(Page images and extracted text)
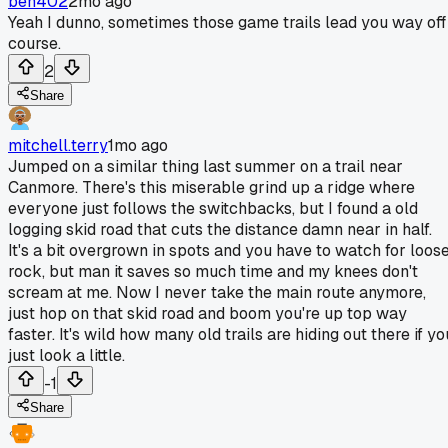
ben402
2mo ago
Yeah I dunno, sometimes those game trails lead you way off
course.
2
Share
mitchell.terry
1mo ago
Jumped on a similar thing last summer on a trail near
Canmore. There's this miserable grind up a ridge where
everyone just follows the switchbacks, but I found a old
logging skid road that cuts the distance damn near in half.
It's a bit overgrown in spots and you have to watch for loos
rock, but man it saves so much time and my knees don't
scream at me. Now I never take the main route anymore,
just hop on that skid road and boom you're up top way
faster. It's wild how many old trails are hiding out there if yo
just look a little.
-1
Share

EXERCISE PROMPT: Pull every line containing "that" out of the data above.

TASK RESULT:
logging skid road that cuts the distance damn near in half.
just hop on that skid road and boom you're up top way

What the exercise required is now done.